_WORK ORDER_. Show all lines from the data that include the word "pending".

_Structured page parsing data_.
——
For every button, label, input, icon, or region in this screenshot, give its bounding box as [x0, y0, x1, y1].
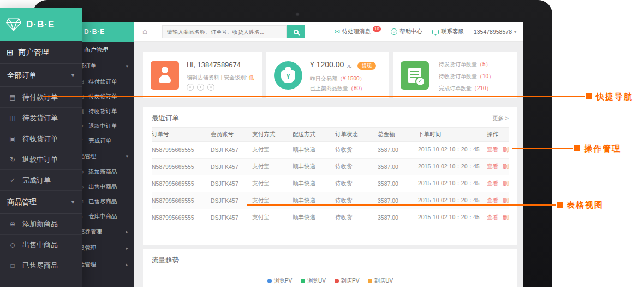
security-value: 低 [249, 74, 254, 80]
social-icon[interactable] [197, 84, 204, 91]
social-icon[interactable] [207, 84, 214, 91]
cart-icon: ◫ [8, 114, 17, 122]
sidebar-item-completed[interactable]: ✓完成订单 [0, 170, 82, 191]
view-link[interactable]: 查看 [487, 146, 498, 154]
account: DSJFK457 [211, 214, 252, 221]
sidebar-item-label: 出售中商品 [22, 240, 58, 250]
legend-item: 到店UV [368, 277, 393, 285]
social-icon[interactable] [187, 84, 194, 91]
order-no: N587995665555 [152, 214, 211, 221]
sidebar-group-label: 商品管理 [7, 197, 37, 207]
profile-card: Hi, 13847589674 编辑店铺资料 | 安全级别: 低 [143, 52, 262, 98]
sidebar-item-label: 退款中订单 [88, 122, 117, 130]
status: 待收货 [335, 180, 378, 188]
sidebar-item-label: 添加新商品 [22, 219, 58, 229]
chevron-right-icon: ▸ [126, 262, 128, 267]
sidebar-item-refunding[interactable]: ↻退款中订单 [0, 149, 82, 170]
legend-label: 到店PV [341, 277, 359, 285]
chevron-right-icon: ▸ [126, 245, 128, 251]
col-header: 配送方式 [293, 131, 335, 138]
sidebar-item-pending-ship[interactable]: ◫待发货订单 [0, 108, 82, 128]
order-no: N587995665555 [152, 180, 211, 187]
sidebar-item-label: 添加新商品 [88, 168, 117, 176]
sidebar-group-all-orders[interactable]: 全部订单 ▾ [0, 64, 82, 87]
sidebar-item-label: 待收货订单 [22, 134, 58, 144]
edit-shop-link[interactable]: 编辑店铺资料 [187, 74, 219, 80]
delete-link[interactable]: 删除 [503, 197, 509, 204]
listed-label: 已上架商品数量 [310, 85, 348, 91]
col-header: 下单时间 [418, 131, 487, 138]
separator: | [221, 74, 223, 80]
listed-line: 已上架商品数量（80） [310, 85, 365, 92]
yesterday-value: （¥ 1500） [337, 75, 365, 81]
social-icons [187, 84, 214, 91]
sidebar-item-pending-receive[interactable]: ▣待收货订单 [0, 128, 82, 149]
annotation-marker [574, 145, 580, 151]
yesterday-label: 昨日交易额 [310, 75, 337, 81]
legend-dot [368, 279, 372, 283]
sidebar-group-products[interactable]: 商品管理 ▾ [0, 191, 82, 214]
account: DSJFK457 [211, 197, 252, 204]
brand-name: D·B·E [84, 28, 105, 36]
delete-link[interactable]: 删除 [503, 214, 509, 221]
table-body: N587995665555 DSJFK457 支付宝 顺丰快递 待收货 3587… [152, 142, 509, 226]
check-icon: ✓ [8, 177, 17, 184]
annotation-label: 快捷导航 [596, 92, 633, 102]
sidebar-item-pending-payment[interactable]: ▤待付款订单 [0, 87, 82, 108]
view-link[interactable]: 查看 [487, 163, 498, 171]
help-link[interactable]: ? 帮助中心 [391, 28, 422, 36]
legend-item: 浏览PV [267, 277, 292, 285]
payment: 支付宝 [252, 146, 293, 154]
table-row: N587995665555 DSJFK457 支付宝 顺丰快递 待收货 3587… [152, 142, 509, 159]
annotation-line [512, 148, 573, 149]
search-icon [294, 30, 299, 34]
account-dropdown[interactable]: 135478958578 ▾ [474, 28, 516, 35]
stat-value: （10） [477, 73, 494, 79]
sidebar-item-selling[interactable]: ◇出售中商品 [0, 235, 82, 255]
view-link[interactable]: 查看 [487, 197, 498, 204]
amount: 3587.00 [378, 214, 418, 221]
sidebar-item-add-product[interactable]: ⊕添加新商品 [0, 214, 82, 235]
view-link[interactable]: 查看 [487, 214, 498, 221]
profile-links: 编辑店铺资料 | 安全级别: 低 [187, 74, 254, 81]
service-link[interactable]: 联系客服 [432, 28, 464, 36]
pending-receive-stat: 待收货订单数量（10） [439, 73, 494, 80]
search-button[interactable] [287, 25, 305, 38]
amount: 3587.00 [378, 147, 418, 153]
account: DSJFK457 [211, 180, 252, 187]
payment: 支付宝 [252, 197, 293, 204]
sidebar-item-label: 完成订单 [88, 137, 111, 145]
stat-label: 完成订单数量 [439, 85, 472, 91]
messages-link[interactable]: ✉ 待处理消息 10 [334, 28, 380, 36]
greeting: Hi, 13847589674 [187, 61, 241, 69]
sidebar-item-soldout[interactable]: □已售尽商品 [0, 255, 82, 276]
completed-stat: 完成订单数量（210） [439, 85, 492, 92]
payment: 支付宝 [252, 180, 293, 188]
legend-label: 浏览PV [274, 277, 292, 285]
stat-label: 待发货订单数量 [439, 61, 477, 67]
listed-value: （80） [348, 85, 365, 91]
legend-dot [267, 279, 272, 283]
delete-link[interactable]: 删除 [503, 146, 509, 154]
home-icon[interactable]: ⌂ [142, 26, 147, 36]
more-link[interactable]: 更多 > [492, 115, 509, 122]
col-header: 会员账号 [211, 131, 252, 138]
order-stats-card: 待发货订单数量（5） 待收货订单数量（10） 完成订单数量（210） [393, 52, 517, 98]
traffic-panel: 流量趋势 浏览PV 浏览UV 到店PV 到店UV [143, 249, 517, 287]
delete-link[interactable]: 删除 [503, 180, 509, 188]
refresh-icon: ↻ [8, 156, 17, 163]
chart-legend: 浏览PV 浏览UV 到店PV 到店UV [143, 277, 517, 285]
account: DSJFK457 [211, 163, 252, 170]
col-header: 操作 [487, 131, 509, 138]
order-time: 2015-10-02 10：20：45 [418, 163, 487, 171]
search-input[interactable] [162, 25, 287, 38]
order-time: 2015-10-02 10：20：45 [418, 180, 487, 188]
view-link[interactable]: 查看 [487, 180, 498, 188]
withdraw-button[interactable]: 提现 [357, 62, 376, 70]
delete-link[interactable]: 删除 [503, 163, 509, 171]
sidebar-group-label: 全部订单 [7, 71, 37, 80]
tag-icon: ◇ [8, 241, 17, 249]
sidebar-item-admin[interactable]: ⊞ 商户管理 [0, 41, 82, 64]
help-label: 帮助中心 [399, 28, 422, 36]
sidebar-item-label: 待发货订单 [22, 113, 58, 123]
——
_WRITTEN SOLUTION_.
sidebar-item-pending-ship[interactable]: ◫待发货订单 [0, 108, 82, 128]
sidebar-item-pending-receive[interactable]: ▣待收货订单 [0, 128, 82, 149]
sidebar-item-pending-payment[interactable]: ▤待付款订单 [0, 87, 82, 108]
pending-receive-stat: 待收货订单数量（10） [439, 73, 494, 80]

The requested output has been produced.